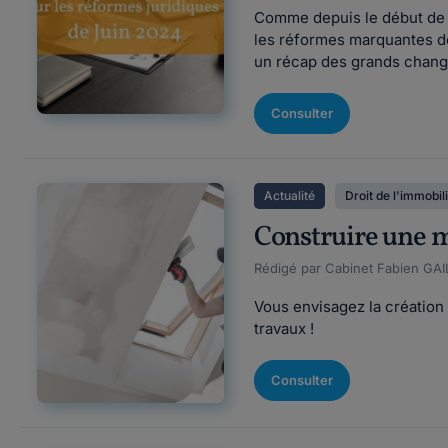
Comme depuis le début de l
les réformes marquantes de
un récap des grands change
Consulter
Actualité
Droit de l'immobil
Construire une 
Rédigé par Cabinet Fabien GAIL
Vous envisagez la création
travaux !
Consulter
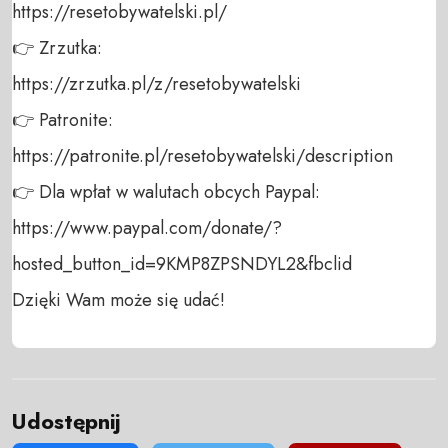
https://resetobywatelski.pl/ 

👉 Zrzutka: 

https://zrzutka.pl/z/resetobywatelski 

👉 Patronite: 

https://patronite.pl/resetobywatelski/description

👉 Dla wpłat w walutach obcych Paypal:

https://www.paypal.com/donate/?
hosted_button_id=9KMP8ZPSNDYL2&fbclid

Dzięki Wam może się udać!
Udostępnij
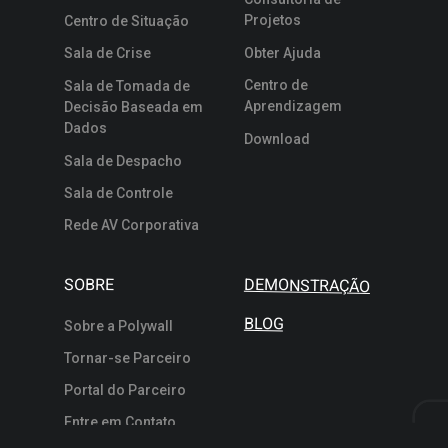
Projetos
Centro de Situação
Sala de Crise
Obter Ajuda
Centro de
Sala de Tomada de
Aprendizagem
Decisão Baseada em
Dados
Download
Sala de Despacho
Sala de Controle
Rede AV Corporativa
SOBRE
DEMONSTRAÇÃO
BLOG
Sobre a Polywall
Tornar-se Parceiro
Portal do Parceiro
Entre em Contato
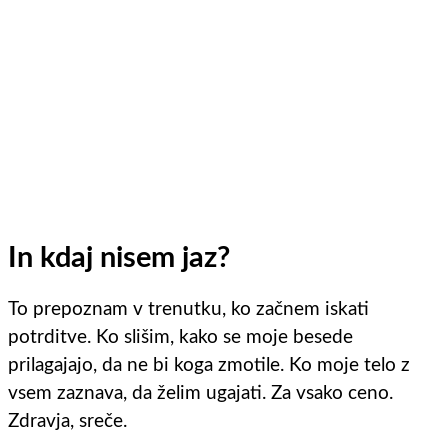
In kdaj nisem jaz?
To prepoznam v trenutku, ko začnem iskati
potrditve. Ko slišim, kako se moje besede
prilagajajo, da ne bi koga zmotile. Ko moje telo z
vsem zaznava, da želim ugajati. Za vsako ceno.
Zdravja, sreče.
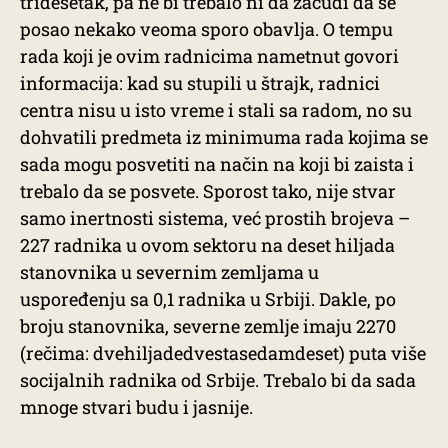
tridesetak, pa ne bi trebalo ni da začudi da se
posao nekako veoma sporo obavlja. O tempu
rada koji je ovim radnicima nametnut govori
informacija: kad su stupili u štrajk, radnici
centra nisu u isto vreme i stali sa radom, no su
dohvatili predmeta iz minimuma rada kojima se
sada mogu posvetiti na način na koji bi zaista i
trebalo da se posvete. Sporost tako, nije stvar
samo inertnosti sistema, već prostih brojeva –
227 radnika u ovom sektoru na deset hiljada
stanovnika u severnim zemljama u
uspoređenju sa 0,1 radnika u Srbiji. Dakle, po
broju stanovnika, severne zemlje imaju 2270
(rečima: dvehiljadedvestasedamdeset) puta više
socijalnih radnika od Srbije. Trebalo bi da sada
mnoge stvari budu i jasnije.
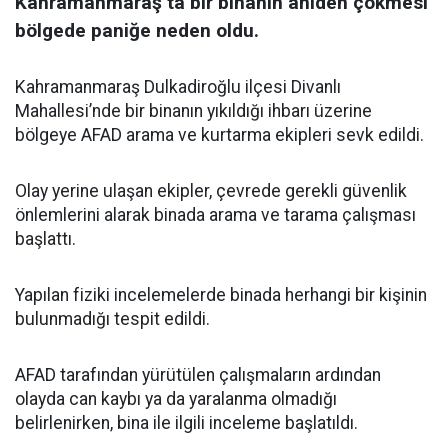
Kahramanmaraş’ta bir binanın aniden çökmesi
bölgede paniğe neden oldu.
Kahramanmaraş Dulkadiroğlu ilçesi Divanlı
Mahallesi’nde bir binanın yıkıldığı ihbarı üzerine
bölgeye AFAD arama ve kurtarma ekipleri sevk edildi.
Olay yerine ulaşan ekipler, çevrede gerekli güvenlik
önlemlerini alarak binada arama ve tarama çalışması
başlattı.
Yapılan fiziki incelemelerde binada herhangi bir kişinin
bulunmadığı tespit edildi.
AFAD tarafından yürütülen çalışmaların ardından
olayda can kaybı ya da yaralanma olmadığı
belirlenirken, bina ile ilgili inceleme başlatıldı.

WHAT YOU HAVE TO DO:
Your answer should be a single number: the tally of lines in the entries that include the word "Sala".

SOLUTION TO THE EXERCISE:
4